Fair is fast, and fast is fair: IBM Slate Foundation models for NLP
More throughput and less bias in Natural Language Processing
Once again, IBM watsonx.ai teamed up with Watson NLP for a major upgrade of the Watson Data Science NLP capabilities. Read “teamed up” as: we grabbed the latest and greatest models from our NLP colleagues and sprinkled them generously across all our data science offerings:
Our goal was to tackle the three witches of NLP: bias, high compute expense and limited adaptability. Let’s find out how we fared…
“But wait, what’s Slate?”, you ask? Slate is a family of encoder-only large language models models built by IBM. You can’t use them for generative AI (i.e., they won’t write this blog entry for me) but they are fast and effective for enterprise NLP tasks like sentiment analysis, entity extraction and classification.
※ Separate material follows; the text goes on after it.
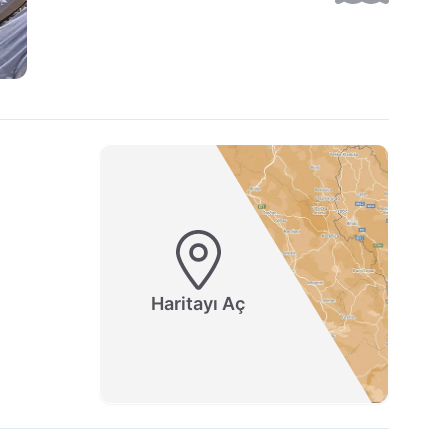
Haritayı Aç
Fine-tune Slate models on your data — but try our already fine-tuned models FIRST
Our “base” Slate model is called pretrained-model_slate.153m.distilled_many_transformer_multilingual_uncased .
That’s quite a mouthful, so let’s tease the name apart: It’s a Slate model, i.e., an encoder-only model similar to RoBERTa , with 153 million parameters. We distilled knowledge from a larger Slate model into this one to keep it reasonably small, which improves inference times. Finally, it was trained on a multilingual, uncased corpus of data.
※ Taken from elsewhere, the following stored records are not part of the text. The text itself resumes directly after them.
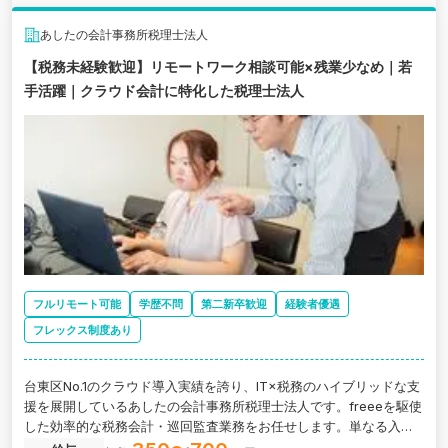
あしたの会計事務所税理士法人
【税務未経験歓迎】リモートワーク相談可能×残業少なめ｜若
手活躍｜クラウド会計に特化した税理士法人
フルリモート可能
学歴不問
第二新卒歓迎
経験者優遇
フレックス制度あり
台東区No.1のクラウド導入実績を誇り、IT×税務のハイブリッドな支
援を展開しているあしたの会計事務所税理士法人です。freeeを駆使
した効率的な税務会計・巡回監査業務をお任せします。単なる入力
作業は仕組みで自動化しているため、生まれた時間で顧客のDX支援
You can fine-tune this Slate model on your own data to create custom models for
- classification
- entity extraction
- sentence and document sentiment detection
- targeted sentiment detection
Here’s an example how to create a fine-tuned classification model:
import watson_nlp
from watson_nlp.blocks.classification.transformer import Transformer
from watson_core.data_model.streams.resolver import DataStreamResolver
training_data_file = "train_data.json"
# Step 1: create datastream from training data
data_stream_resolver = DataStreamResolver(target_stream_type=list, expected_keys={'text': str, 'labels': list})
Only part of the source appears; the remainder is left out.